## ASSIGNMENT:
What you write must be the listing below in full, word for word, minus its pictures.

━━━━━━

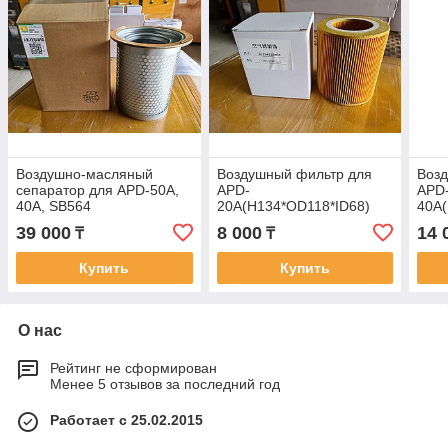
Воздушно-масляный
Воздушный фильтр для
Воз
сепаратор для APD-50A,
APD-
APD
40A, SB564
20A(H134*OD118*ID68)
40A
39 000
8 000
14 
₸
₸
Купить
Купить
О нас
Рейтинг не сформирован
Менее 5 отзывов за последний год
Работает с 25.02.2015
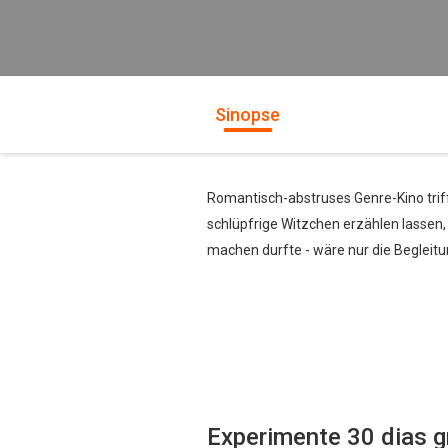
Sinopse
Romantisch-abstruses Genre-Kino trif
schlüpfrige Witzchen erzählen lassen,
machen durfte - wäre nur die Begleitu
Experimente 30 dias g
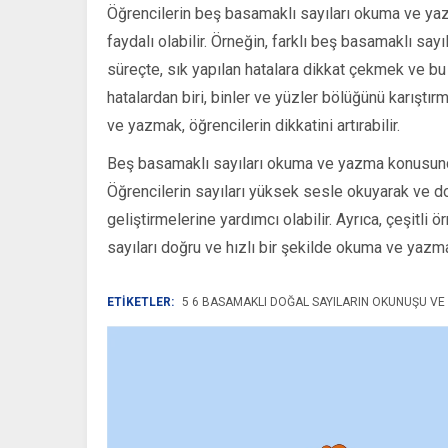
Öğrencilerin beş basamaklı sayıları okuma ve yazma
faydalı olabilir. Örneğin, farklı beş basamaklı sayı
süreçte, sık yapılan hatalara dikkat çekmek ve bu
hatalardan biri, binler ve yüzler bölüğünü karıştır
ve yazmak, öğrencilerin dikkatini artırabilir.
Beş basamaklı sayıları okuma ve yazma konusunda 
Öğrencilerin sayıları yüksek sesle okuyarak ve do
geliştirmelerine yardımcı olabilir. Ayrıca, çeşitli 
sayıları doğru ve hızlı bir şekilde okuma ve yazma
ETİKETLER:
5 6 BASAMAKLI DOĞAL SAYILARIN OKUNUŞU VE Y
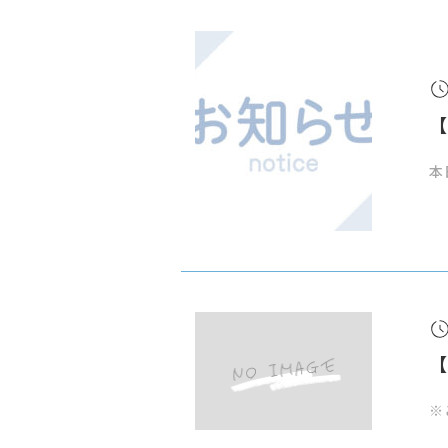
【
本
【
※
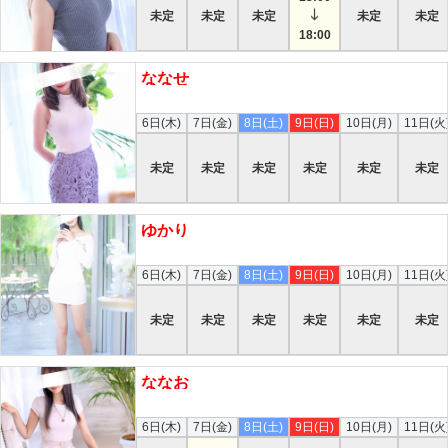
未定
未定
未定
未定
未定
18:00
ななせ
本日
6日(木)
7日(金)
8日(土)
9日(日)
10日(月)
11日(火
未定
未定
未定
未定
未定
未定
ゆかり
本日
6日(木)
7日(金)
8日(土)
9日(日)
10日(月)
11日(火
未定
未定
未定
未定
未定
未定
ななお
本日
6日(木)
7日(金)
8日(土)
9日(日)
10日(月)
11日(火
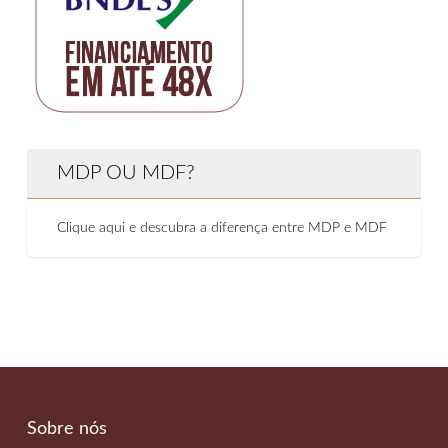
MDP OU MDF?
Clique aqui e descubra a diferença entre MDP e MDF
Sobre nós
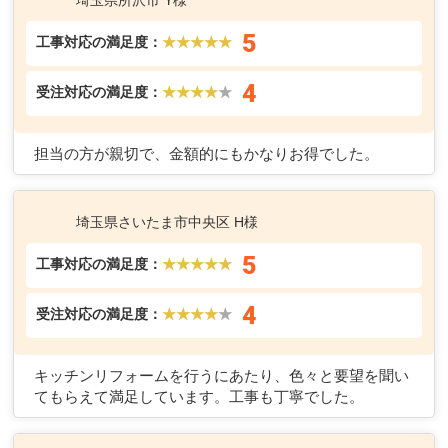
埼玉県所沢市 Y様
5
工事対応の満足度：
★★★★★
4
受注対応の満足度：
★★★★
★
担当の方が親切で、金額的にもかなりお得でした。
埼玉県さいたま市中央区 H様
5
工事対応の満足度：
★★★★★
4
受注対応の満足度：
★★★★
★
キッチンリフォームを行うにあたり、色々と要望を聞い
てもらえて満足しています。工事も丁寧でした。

━━━━━━

## OUTPUT:
Воздушно-масляный
Воздушный фильтр для
Воз
сепаратор для APD-50A,
APD-
APD
40A, SB564
20A(H134*OD118*ID68)
40A
39 000
8 000
14 
₸
₸
Купить
Купить
О нас
Рейтинг не сформирован
Менее 5 отзывов за последний год
Работает с 25.02.2015
Sinopse
Romantisch-abstruses Genre-Kino trif
schlüpfrige Witzchen erzählen lassen,
machen durfte - wäre nur die Begleitu
Experimente 30 dias g
Öğrencilerin beş basamaklı sayıları okuma ve yazma
faydalı olabilir. Örneğin, farklı beş basamaklı sayı
süreçte, sık yapılan hatalara dikkat çekmek ve bu
hatalardan biri, binler ve yüzler bölüğünü karıştır
ve yazmak, öğrencilerin dikkatini artırabilir.
Beş basamaklı sayıları okuma ve yazma konusunda 
Öğrencilerin sayıları yüksek sesle okuyarak ve do
geliştirmelerine yardımcı olabilir. Ayrıca, çeşitli 
sayıları doğru ve hızlı bir şekilde okuma ve yazma
ETİKETLER:
5 6 BASAMAKLI DOĞAL SAYILARIN OKUNUŞU VE Y
【
本
【
※
未定
未定
未定
未定
未定
18:00
ななせ
本日
6日(木)
7日(金)
8日(土)
9日(日)
10日(月)
11日(火
未定
未定
未定
未定
未定
未定
ゆかり
本日
6日(木)
7日(金)
8日(土)
9日(日)
10日(月)
11日(火
未定
未定
未定
未定
未定
未定
ななお
本日
6日(木)
7日(金)
8日(土)
9日(日)
10日(月)
11日(火
MDP OU MDF?
Clique aqui e descubra a diferença entre MDP e MDF
Sobre nós
埼玉県所沢市 Y様
5
工事対応の満足度：
★★★★★
4
受注対応の満足度：
★★★★
★
担当の方が親切で、金額的にもかなりお得でした。
埼玉県さいたま市中央区 H様
5
工事対応の満足度：
★★★★★
4
受注対応の満足度：
★★★★
★
キッチンリフォームを行うにあたり、色々と要望を聞い
てもらえて満足しています。工事も丁寧でした。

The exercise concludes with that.